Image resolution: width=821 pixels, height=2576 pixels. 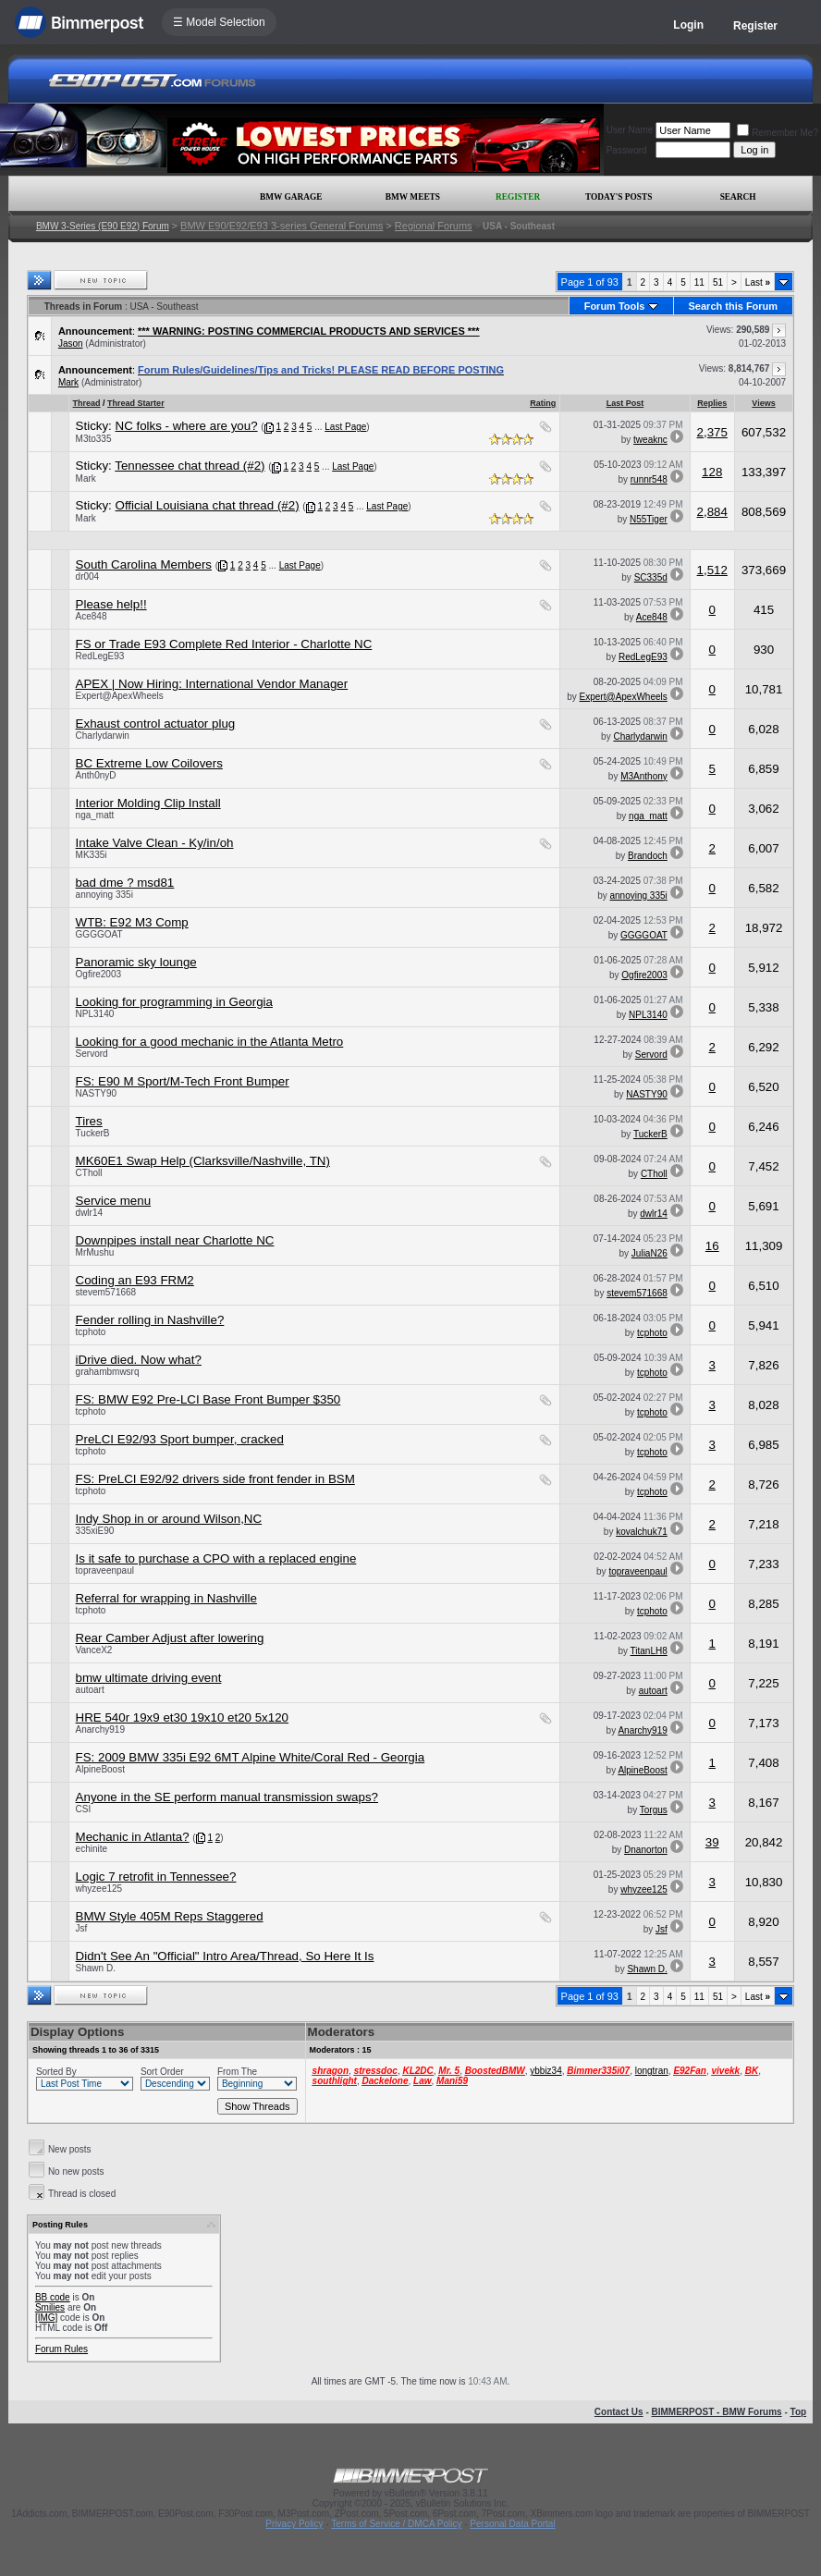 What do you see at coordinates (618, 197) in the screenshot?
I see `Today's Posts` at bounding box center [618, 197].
...
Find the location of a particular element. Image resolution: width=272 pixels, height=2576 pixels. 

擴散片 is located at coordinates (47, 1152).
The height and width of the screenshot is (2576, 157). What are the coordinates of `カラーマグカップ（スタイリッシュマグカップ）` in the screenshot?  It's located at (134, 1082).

Work request —
Set down again, word for word, the stretch of records from the line with "Find the location" to the line with "The height and", both of those lines included.

Solution to the exercise —
Find the location of a particular element. Image resolution: width=272 pixels, height=2576 pixels. 

擴散片 is located at coordinates (47, 1152).
The height and width of the screenshot is (2576, 157). What are the coordinates of `カラーマグカップ（スタイリッシュマグカップ）` in the screenshot?  It's located at (134, 1082).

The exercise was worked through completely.